____ Supplied entries
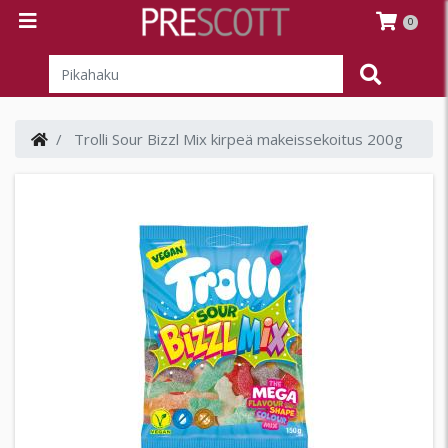
0
Trolli Sour Bizzl Mix kirpeä makeissekoitus 200g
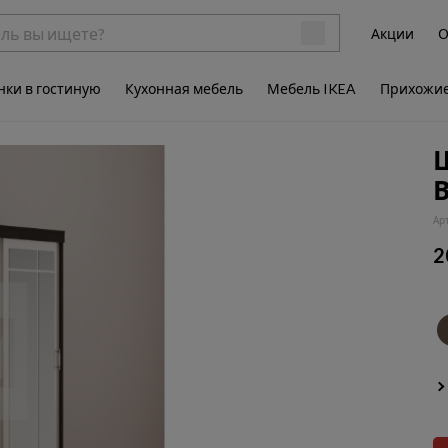
Акции
О
нки в гостиную
Кухонная мебель
Мебель IKEA
Прихожи
Ш
Ар
2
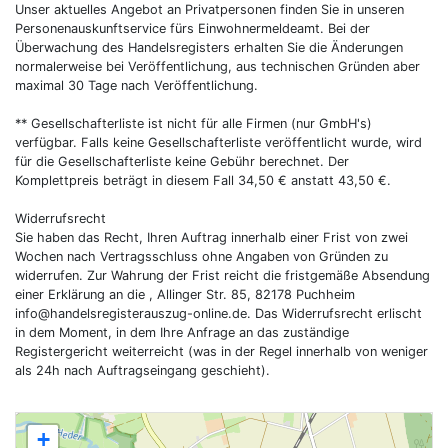
Unser aktuelles Angebot an Privatpersonen finden Sie in unseren
Personenauskunftservice fürs Einwohnermeldeamt. Bei der
Überwachung des Handelsregisters erhalten Sie die Änderungen
normalerweise bei Veröffentlichung, aus technischen Gründen aber
maximal 30 Tage nach Veröffentlichung.
** Gesellschafterliste ist nicht für alle Firmen (nur GmbH's)
verfügbar. Falls keine Gesellschafterliste veröffentlicht wurde, wird
für die Gesellschafterliste keine Gebühr berechnet. Der
Komplettpreis beträgt in diesem Fall 34,50 € anstatt 43,50 €.
Widerrufsrecht
Sie haben das Recht, Ihren Auftrag innerhalb einer Frist von zwei
Wochen nach Vertragsschluss ohne Angaben von Gründen zu
widerrufen. Zur Wahrung der Frist reicht die fristgemäße Absendung
einer Erklärung an die , Allinger Str. 85, 82178 Puchheim
info@handelsregisterauszug-online.de
. Das Widerrufsrecht erlischt
in dem Moment, in dem Ihre Anfrage an das zuständige
Registergericht weiterreicht (was in der Regel innerhalb von weniger
als 24h nach Auftragseingang geschieht).
+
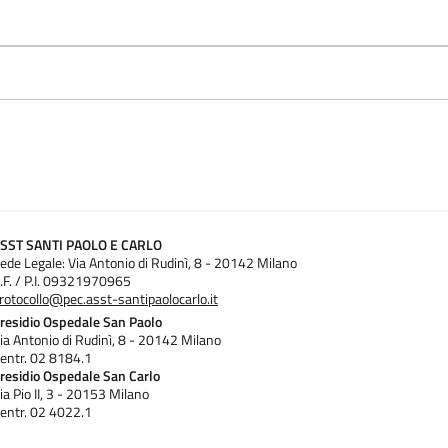
SST SANTI PAOLO E CARLO
ede Legale: Via Antonio di Rudinì, 8 - 20142 Milano
.F. / P.I. 09321970965
rotocollo@pec.asst-santipaolocarlo.it
residio Ospedale San Paolo
ia Antonio di Rudinì, 8 - 20142 Milano
entr. 02 8184.1
residio Ospedale San Carlo
ia Pio II, 3 - 20153 Milano
entr. 02 4022.1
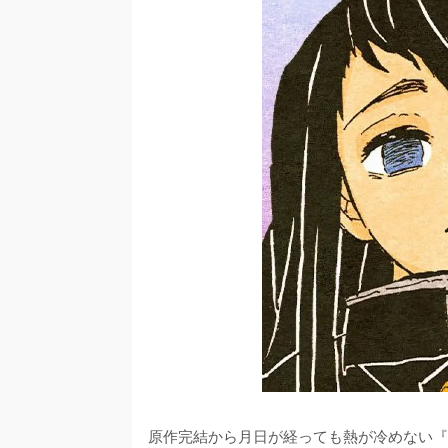
原作完結から月日が経っても熱が冷めない『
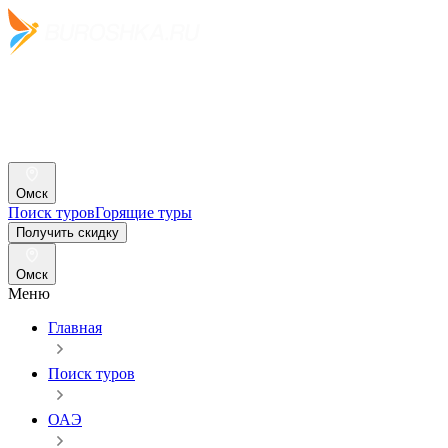
Омск
Поиск туров
Горящие туры
Получить скидку
Омск
Меню
Главная
Поиск туров
ОАЭ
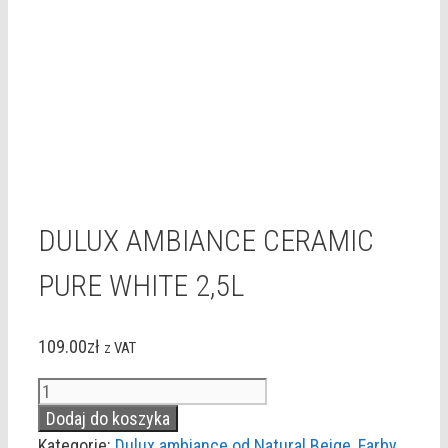
DULUX AMBIANCE CERAMIC
PURE WHITE 2,5L
109.00
zł
z VAT
ilość
DULUX
Dodaj do koszyka
AMBIANCE
Kategorie:
Dulux ambiance od Natural Beige
,
Farby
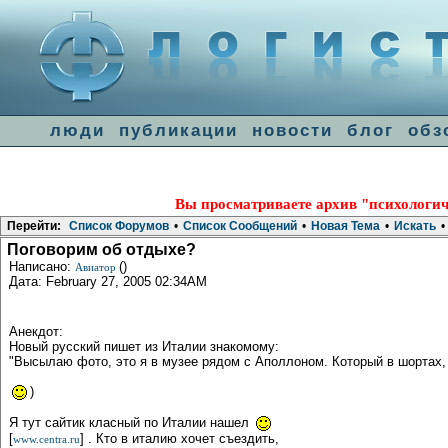
люди
публикации
новости
блог
обз
Вы просматриваете архив "психологич
Перейти:
Список Форумов
•
Список Сообщений
•
Новая Тема
•
Искать
•
Поговорим об отдыхе?
Написано:
()
Авиатор
Дата: February 27, 2005 02:34AM
Анекдот:
Новый русский пишет из Италии знакомому:
"Высылаю фото, это я в музее рядом с Аполлоном. Который в шортах, 
)
Я тут сайтик класный по Италии нашел
[
] . Кто в италию хочет съездить,
www.centra.ru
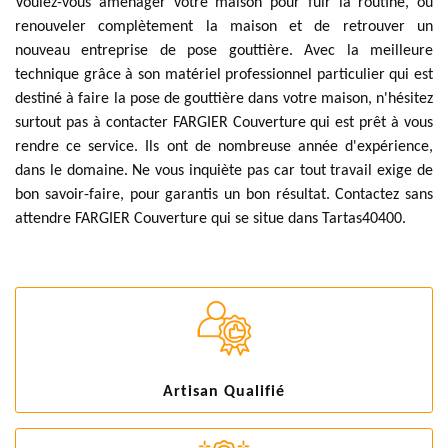
Voulez-vous aménager votre maison pour fuir la routine, ou
renouveler complètement la maison et de retrouver un
nouveau entreprise de pose gouttière. Avec la meilleure
technique grâce à son matériel professionnel particulier qui est
destiné à faire la pose de gouttière dans votre maison, n'hésitez
surtout pas à contacter FARGIER Couverture qui est prêt à vous
rendre ce service. Ils ont de nombreuse année d'expérience,
dans le domaine. Ne vous inquiète pas car tout travail exige de
bon savoir-faire, pour garantis un bon résultat. Contactez sans
attendre FARGIER Couverture qui se situe dans Tartas40400.
Artisan Qualifié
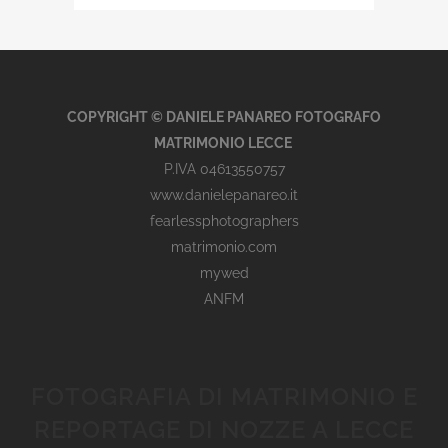
COPYRIGHT © DANIELE PANAREO FOTOGRAFO
MATRIMONIO LECCE
P.IVA 04613550757
www.danielepanareo.it
fearlessphotographers
matrimonio.com
mywed
ANFM
FOTOGRAFIA DI MATRIMONIO E
REPORTAGE DI NOZZE A LECCE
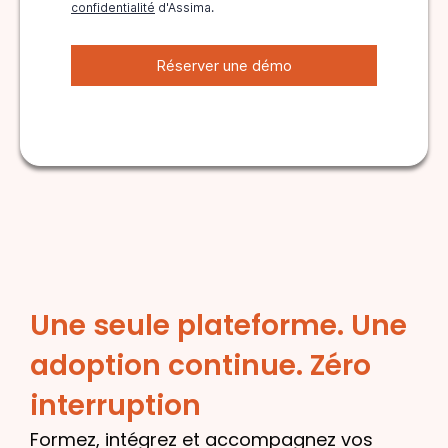
Une seule plateforme. Une
adoption continue. Zéro
interruption
Formez, intégrez et accompagnez vos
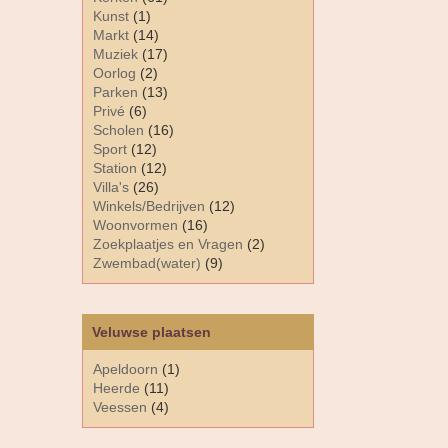
Kunst
(1)
Markt
(14)
Muziek
(17)
Oorlog
(2)
Parken
(13)
Privé
(6)
Scholen
(16)
Sport
(12)
Station
(12)
Villa's
(26)
Winkels/Bedrijven
(12)
Woonvormen
(16)
Zoekplaatjes en Vragen
(2)
Zwembad(water)
(9)
Veluwse plaatsen
Apeldoorn
(1)
Heerde
(11)
Veessen
(4)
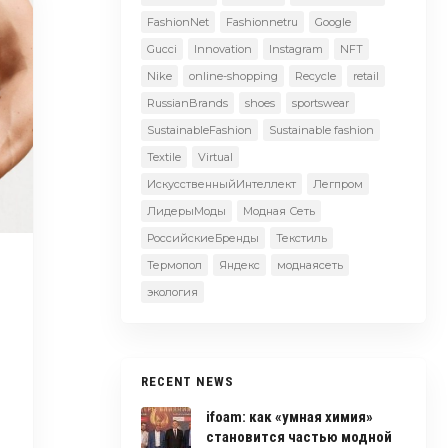
FashionNet
Fashionnetru
Google
Gucci
Innovation
Instagram
NFT
Nike
online-shopping
Recycle
retail
RussianBrands
shoes
sportswear
SustainableFashion
Sustainable fashion
Textile
Virtual
ИскусственныйИнтеллект
Легпром
ЛидерыМоды
Модная Сеть
РоссийскиеБренды
Текстиль
Термопол
Яндекс
моднаясеть
экология
RECENT NEWS
ifoam: как «умная химия»
становится частью модной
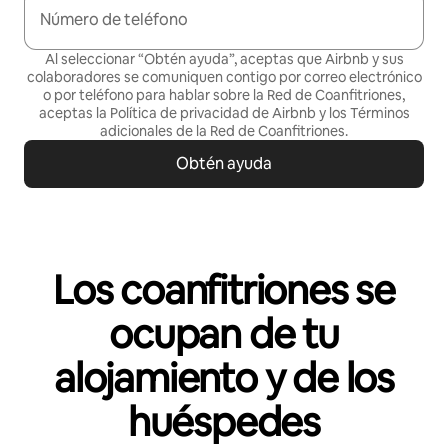
Número de teléfono
Al seleccionar “Obtén ayuda”, aceptas que Airbnb y sus
colaboradores se comuniquen contigo por correo electrónico
o por teléfono para hablar sobre la Red de Coanfitriones,
aceptas la
Política de privacidad
de Airbnb y los
Términos
adicionales de la Red de Coanfitriones
.
Obtén ayuda
Los coanfitriones se
ocupan de tu
alojamiento y de los
huéspedes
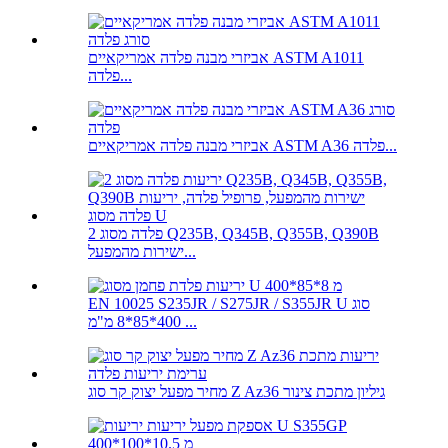
אביזרי מבנה פלדה אמריקאיים ASTM A1011
פלדה...
אביזרי מבנה פלדה אמריקאיים ASTM A36 פלדה...
פלדה מסוג 2 Q235B, Q345B, Q355B, Q390B
ישירות מהמפעל...
EN 10025 S235JR / S275JR / S355JR U סוג
400*85*8 מ"מ ...
מחיר מפעל יצוק קר סוג Z Az36 גיליון מתכת צינור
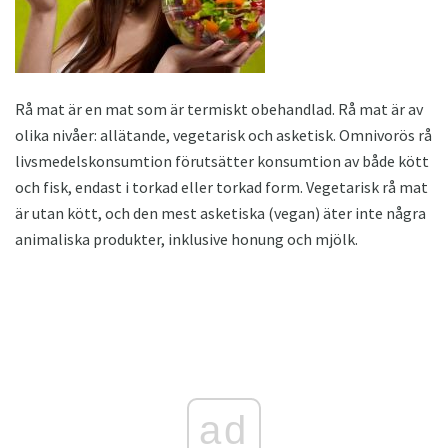
Rå mat är en mat som är termiskt obehandlad. Rå mat är av
olika nivåer: allätande, vegetarisk och asketisk. Omnivorös rå
livsmedelskonsumtion förutsätter konsumtion av både kött
och fisk, endast i torkad eller torkad form. Vegetarisk rå mat
är utan kött, och den mest asketiska (vegan) äter inte några
animaliska produkter, inklusive honung och mjölk.
ad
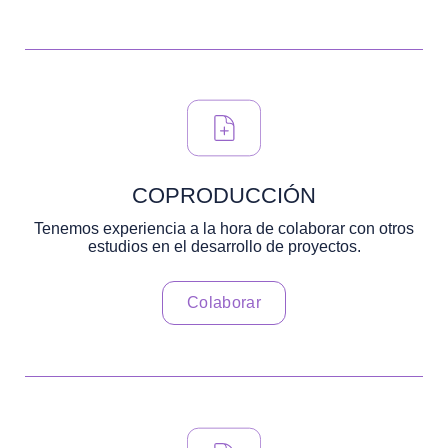
COPRODUCCIÓN
Tenemos experiencia a la hora de colaborar con otros
estudios en el desarrollo de proyectos.
Colaborar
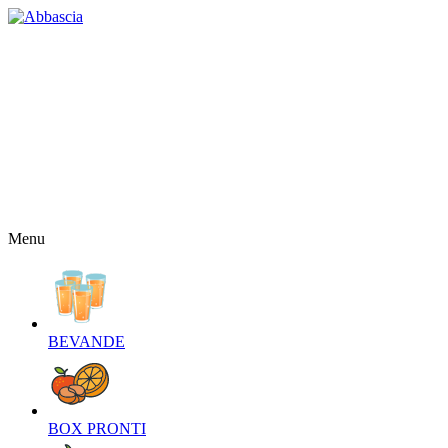
HOME
CHI SIAMO
CONTATTI
NEWS
OFFERTE
RICETTE
NEWSLETTER
Menu
BEVANDE‎
BOX PRONTI‎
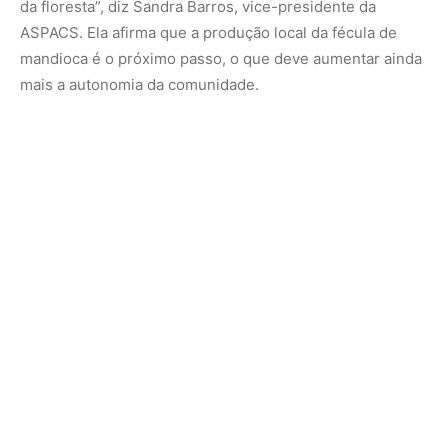
Nunca perca uma notícia da Amazônia
🌿
Controle o que você vê no Google
O Google lançou as
Fontes Preferenciais
: escolha os
veículos que aparecem com prioridade. Adicione a
Revista Amazônia
e garanta cobertura exclusiva sempre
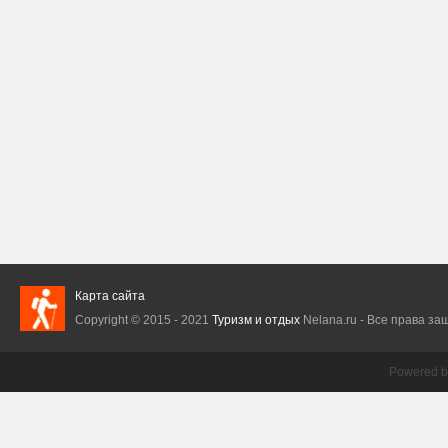
Карта сайта
Copyright © 2015 - 2021
Туризм и отдых
Nelana.ru - Все права защ
Powered 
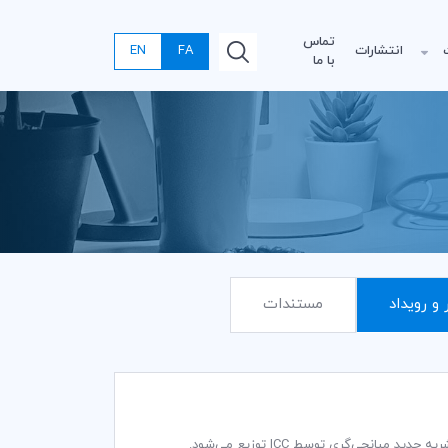
تماس
انتشارات
FA
EN
با ما
 و رویداد
مستندات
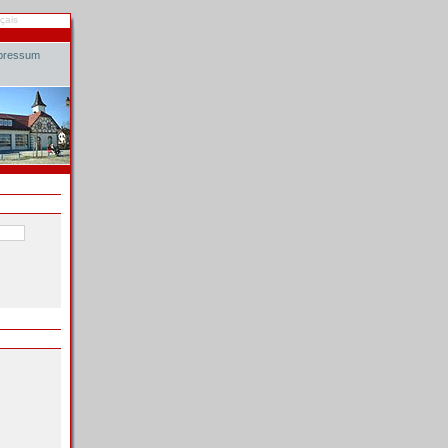
çais
pressum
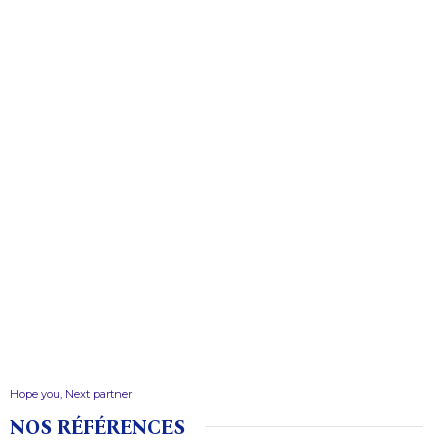
Hope you, Next partner
NOS RÉFÉRENCES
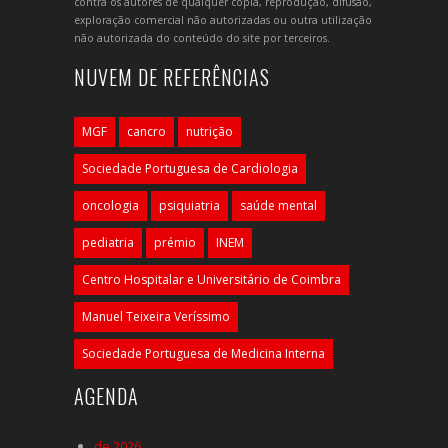
contra os autores de qualquer cópia, reprodução, difusão,
exploração comercial não autorizadas ou outra utilização
não autorizada do conteúdo do site por terceiros.
NUVEM DE REFERÊNCIAS
MGF
cancro
nutrição
Sociedade Portuguesa de Cardiologia
oncologia
psiquiatria
saúde mental
pediatria
prémio
INEM
Centro Hospitalar e Universitário de Coimbra
Manuel Teixeira Veríssimo
Sociedade Portuguesa de Medicina Interna
AGENDA
de 2026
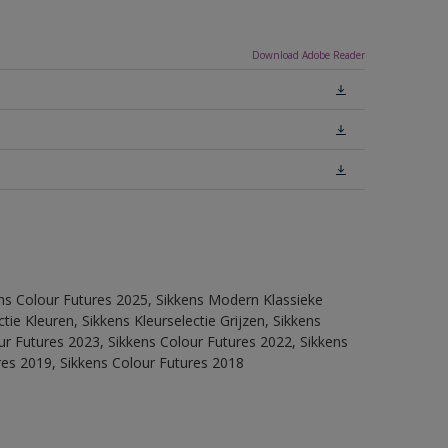
Download Adobe Reader
ens Colour Futures 2025, Sikkens Modern Klassieke
ie Kleuren, Sikkens Kleurselectie Grijzen, Sikkens
our Futures 2023, Sikkens Colour Futures 2022, Sikkens
res 2019, Sikkens Colour Futures 2018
________
Line count for "aceptas": count the lines in the records above that hold this word, and give only the number.

Solution for this problem: 2